### [TASK BRIEF]
Search the data below for "giao" and report how many lines contain it, with no other text.

Stored entries
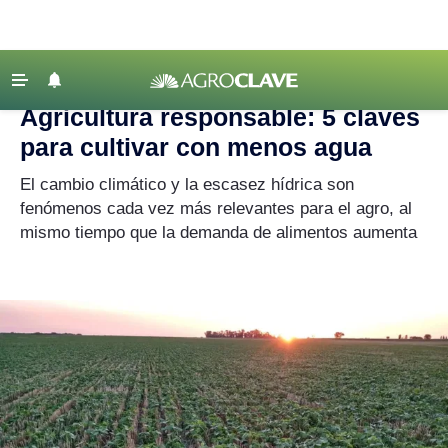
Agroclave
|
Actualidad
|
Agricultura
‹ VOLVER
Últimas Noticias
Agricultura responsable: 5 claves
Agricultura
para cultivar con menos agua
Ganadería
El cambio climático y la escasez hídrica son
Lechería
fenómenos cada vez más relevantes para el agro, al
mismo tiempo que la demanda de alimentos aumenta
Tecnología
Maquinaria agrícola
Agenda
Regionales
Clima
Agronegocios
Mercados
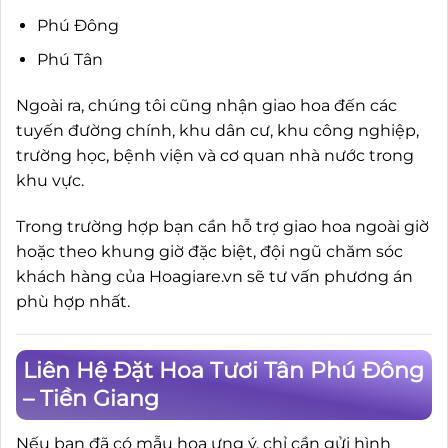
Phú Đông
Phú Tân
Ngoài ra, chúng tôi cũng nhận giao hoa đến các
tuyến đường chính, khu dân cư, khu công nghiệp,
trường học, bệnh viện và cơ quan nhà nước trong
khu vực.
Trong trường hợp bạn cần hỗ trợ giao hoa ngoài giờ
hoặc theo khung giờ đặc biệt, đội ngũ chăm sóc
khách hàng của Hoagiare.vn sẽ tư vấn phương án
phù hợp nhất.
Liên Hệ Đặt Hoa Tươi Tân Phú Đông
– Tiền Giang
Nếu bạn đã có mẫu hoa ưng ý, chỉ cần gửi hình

--

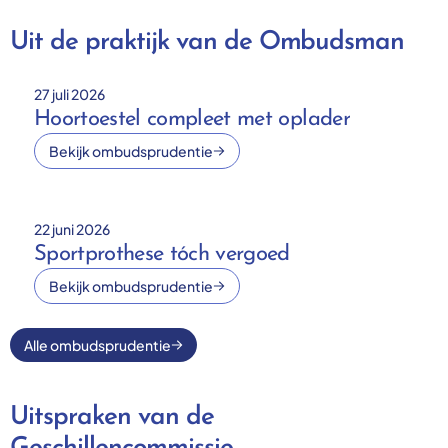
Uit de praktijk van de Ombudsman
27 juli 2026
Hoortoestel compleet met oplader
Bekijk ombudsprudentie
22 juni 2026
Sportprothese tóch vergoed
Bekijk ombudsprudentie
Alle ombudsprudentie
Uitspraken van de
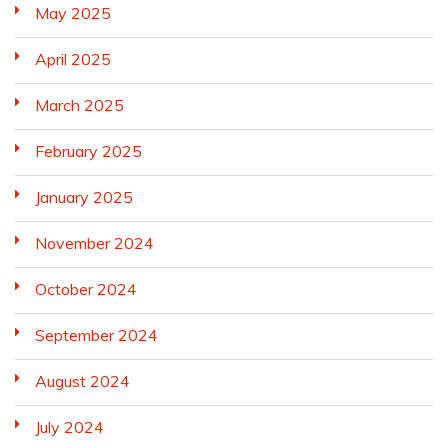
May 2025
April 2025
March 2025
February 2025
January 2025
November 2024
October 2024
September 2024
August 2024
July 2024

### [ANSWER TO THIS EXERCISE]
2